I would not care so much about unbounded intervals if there was another suitable definition to justify A \interior B as defined by Ulrich. If the mathemeticians could figure out if this can be done, I'd be happy with that as a solution.

What is so bad about the above definition?

I don't think its so bad.

I still like Ulrich's better (it is still simpler and more efficient), but yours is not so bad, either.





For me it mainly looks like a change of names messing with
the conceptual meaning of intervals but introducing no visible gain.

Well, you had been advocating an IsBounded decoration. What is the meaning of
   [1,Infinity] \subseteq [1,Infinity]
if both intervals have the IsBounded decoration?

We hadn't yet discussed the behavior of decorations for nonarithmetic operations; Motion 8 was silent on these, but in the present context
it must be decided. The rationale is as follows:

Decorations are primarily there to allow making decisions about
nonexistence, existence, and uniqueness correctly.
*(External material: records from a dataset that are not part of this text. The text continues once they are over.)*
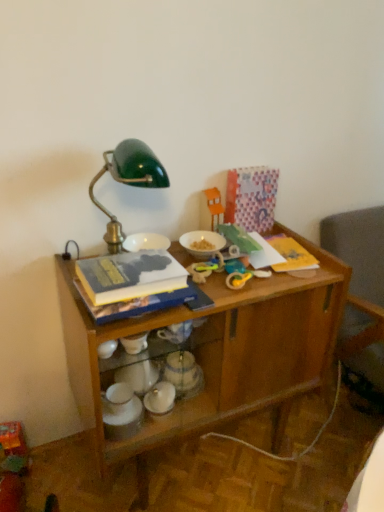 You are a GUI agent. You are given a task and a screenshot of the screen. Output one action in this format:
    pyautogui.click(x=<x>, y=<y>)
    Task: Click on the vacant space in front of rubber yellow toy at center, acting as the second toy starting from the back
    Image resolution: width=384 pixels, height=512 pixels.
    Given the screenshot: What is the action you would take?
    pyautogui.click(x=213, y=295)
This is the only
place where I think they are essential for the correctness of interval
programs.

Therefore, one needs to ensure that a test for disjointness,
containment, or interiorness, is never false positive.
This rule is enough to decide all ambiguities for these
three comparisons.

In particular, in your query, defining the result to be false is
the only consistent choice.

That makes sense.




On the other hand, this does not solve  the ambiguities for the
other comparison operators currently under discussion/voting.

This is an excellent reason for _not_ putting these operators into
the standard.

I don't see it is an argument not to put comparision operators into the standard, but otherwise I think I agree with what you've been saying.







It seems to me this is the same as
   [1,Overflow] \subseteq [1,Overflow]

yes, the same problems arise, nothing is gained by using Overflow
in place of Inf.

Arnold, with respect, you are still missing the previous point about implementation of the underlying arithmetic operations.

Otherwise I think we actually begin to agree.

Nate





A standard should not require new research but take stock of what
exists already in a good state, and select from that.

The worst thing about this suggestion is that it compromises
Motion 3 by weakening the conceptual correspondence of intervals
with definite sets, for the sake of at best a very slight gain
and at the cost of other difficulties introduced.

Even if P1788 does not want to include Overflow, but instead wishes to include the IsBounded decoration, these questions will need to be solved.

I think the above proposal adequately solves the issue.